Hidden text: Spec. clutch nut wrench



5. Clutch cams. Just in case. Didn't manufacture. I left my family, but I think it will be a consumable.

Hidden text: Clutch cams


6.1. Clutch cup made in one piece with the drive pulley.

Hidden Text: Clutch Cup


6.2. Buildable clutch cup.

Hidden text: Buildable clutch cup




7. Replacing the oil pump drive bushing. For some reason I called it a washer, probably because, in principle, it can be done without a cylindrical part extending into the depth of the body, just like a washer. :)

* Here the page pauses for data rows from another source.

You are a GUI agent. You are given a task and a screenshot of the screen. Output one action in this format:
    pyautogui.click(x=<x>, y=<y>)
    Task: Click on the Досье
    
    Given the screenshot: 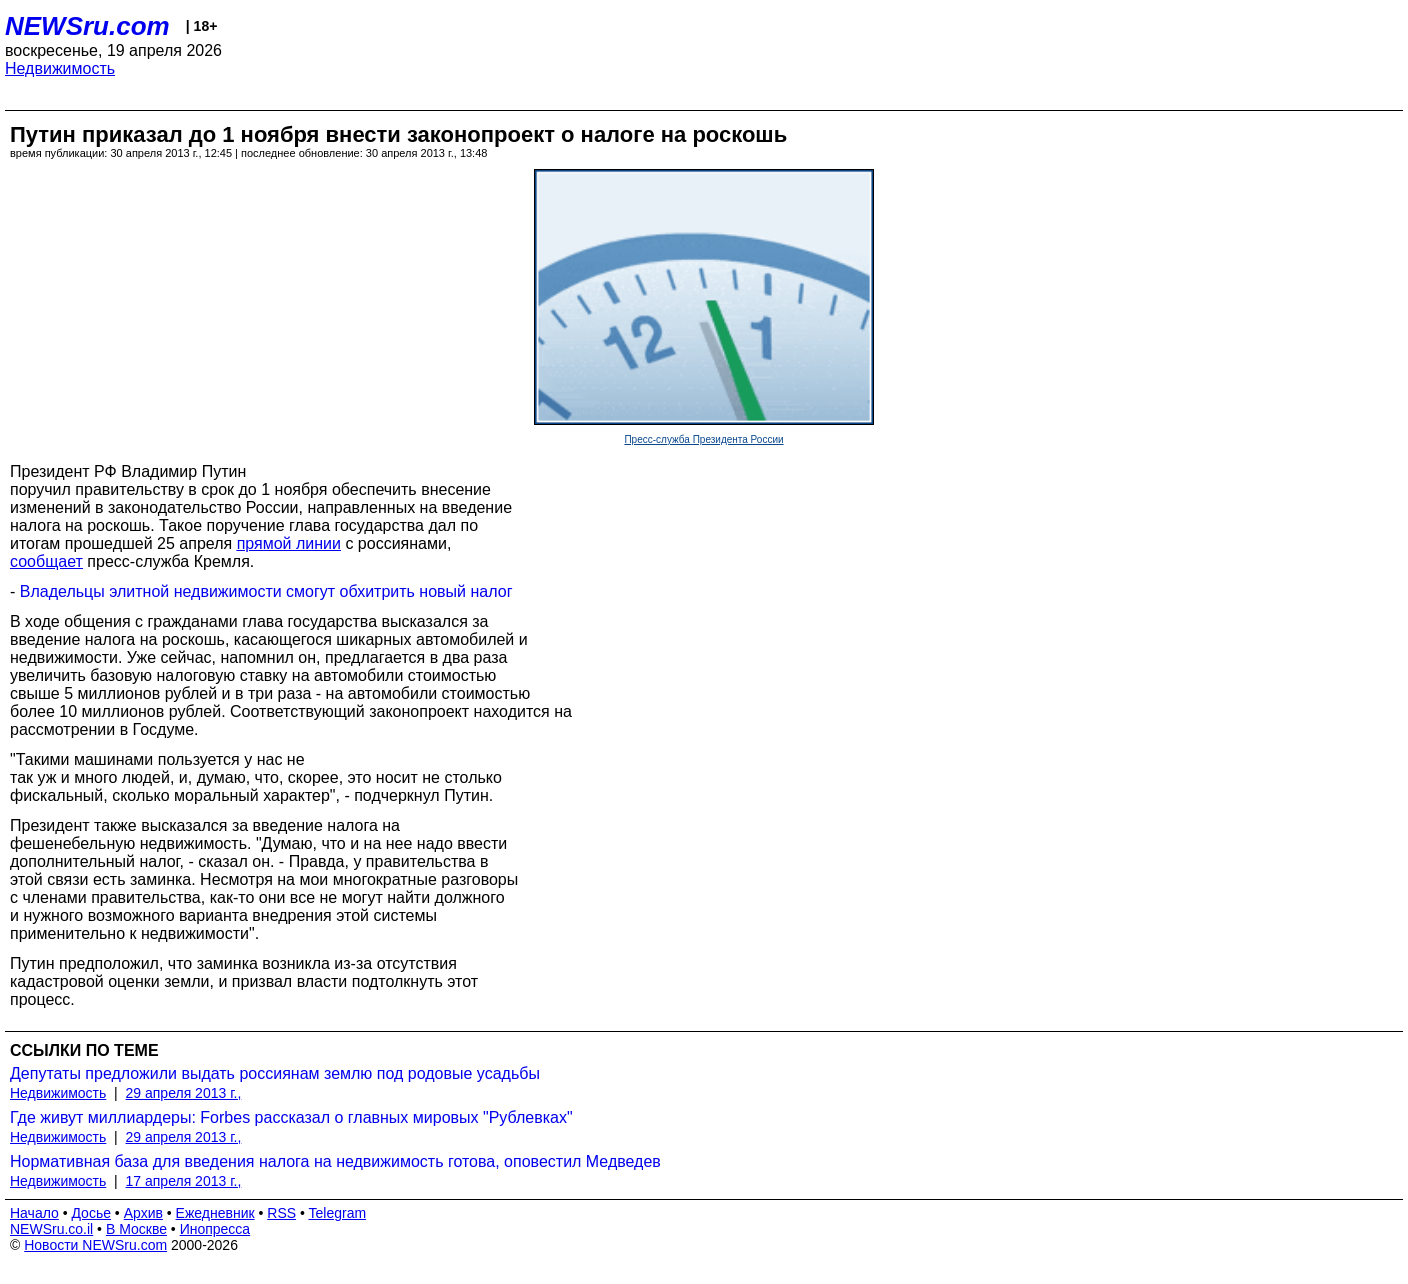 What is the action you would take?
    pyautogui.click(x=91, y=1213)
    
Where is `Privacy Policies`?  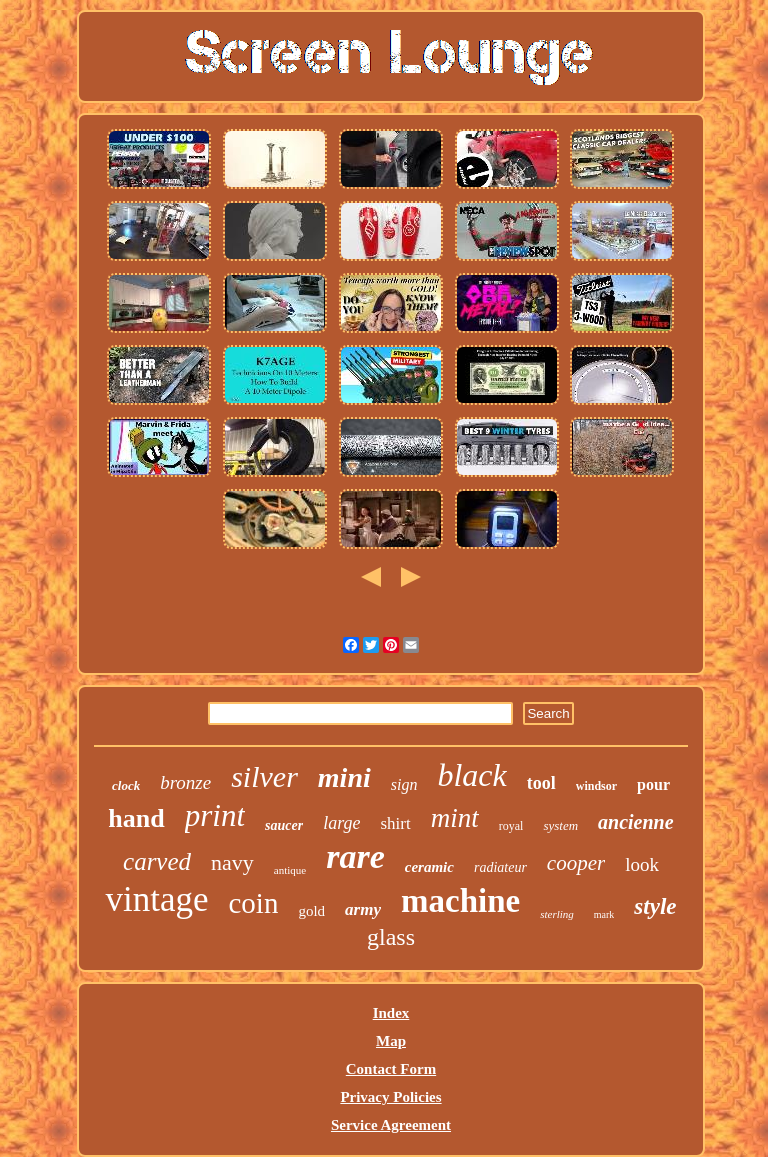 Privacy Policies is located at coordinates (390, 1097).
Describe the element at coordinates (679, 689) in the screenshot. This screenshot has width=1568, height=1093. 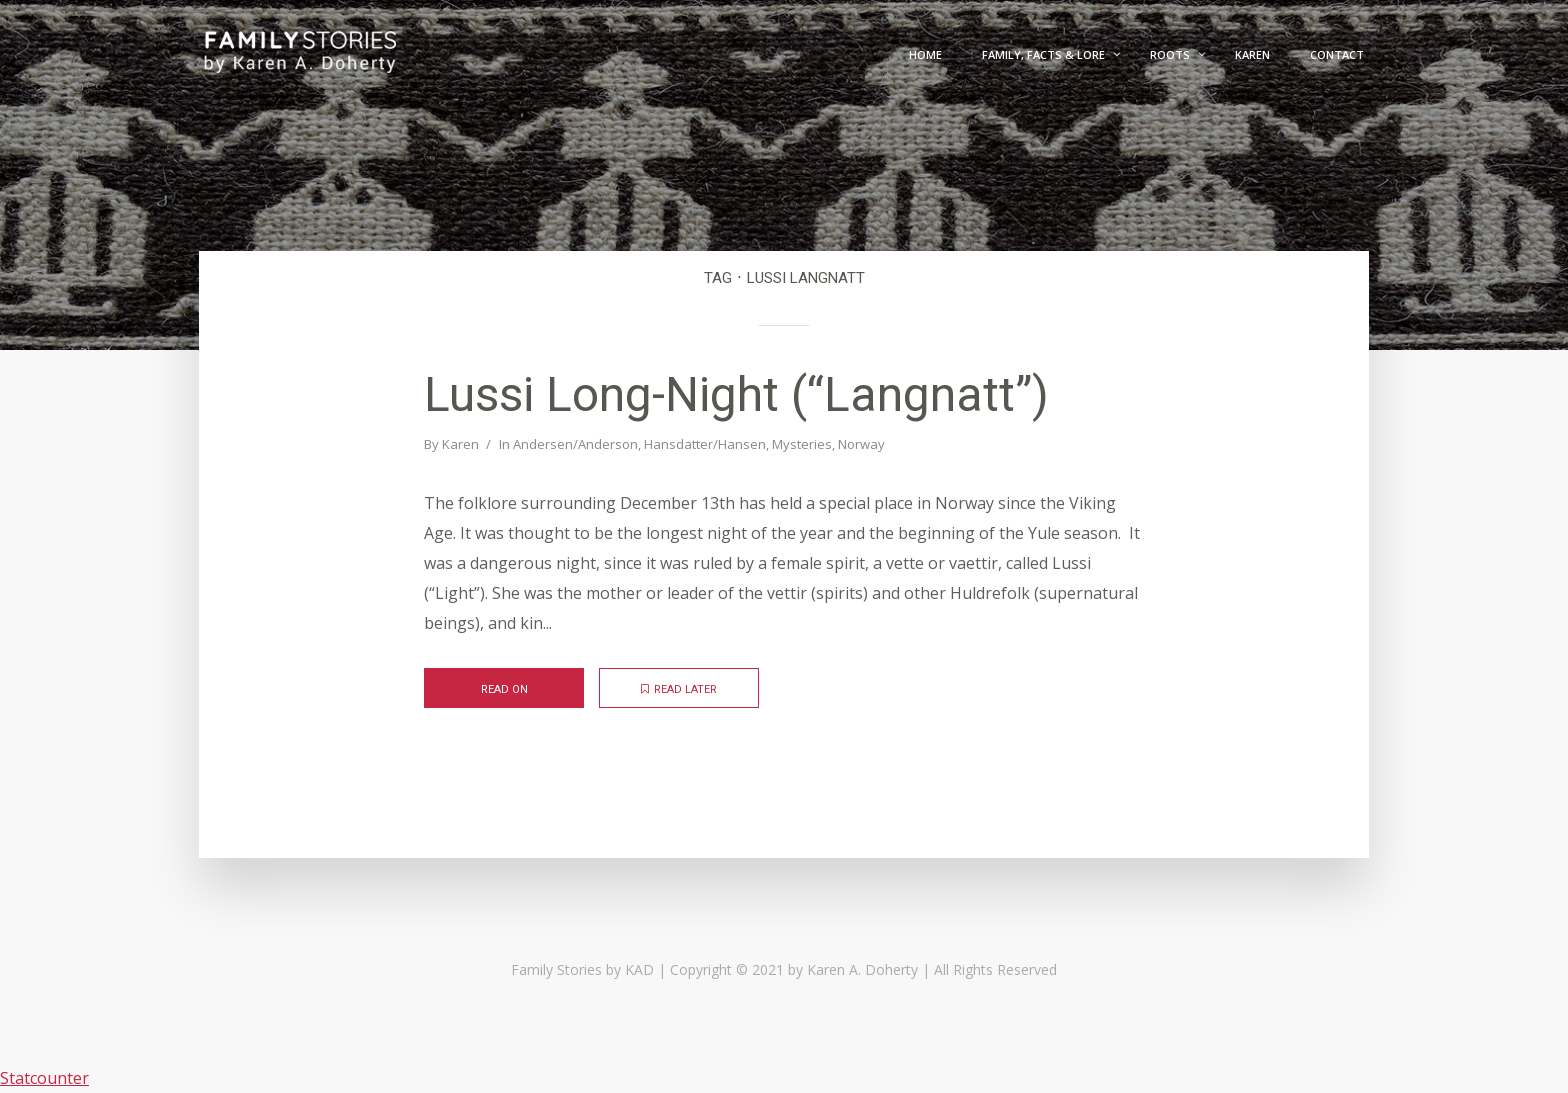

Hidden text: Replacing the oil pump drive bushing


8. Heat-treated washer, between the clutch cup and the washer replacing the oil pump sleeve.

Hidden text: Washer hardened


9. Belt tension rollers. I recommend doing two. The first one, on the one hand, rigidly fixed, gives the direction of the belt and increases the angle of coverage of the drive pulley. And the second is spring-loaded. Role: Constancy of belt tension with various system inaccuracies and also gives belt direction and increases the angle of wrap of the drive pulley. Two versions were created, the first for a 6x19x6 mm bearing and the second for a 10x22x6 mm bearing. The first version seemed a little flimsy to me. Therefore, a more reinforced version was created 2. But on the current sample, the version with a 6x19x6 mm bearing stands as a rigid roller, and with a 10x22x6 mm bearing as a spring-loaded one. Both are working fine at the time of the test drive.

Used bearings:
6x19x6 6-80026С17 GOST 7242-81, 626-2RS SKF
10x22x6 61900-2RS1 SKF

General view of the tension roller assembly (without fasteners). The final fixation of the roller on the bearings is carried out by light punching out at 3 points. Since he did not block the retaining rings.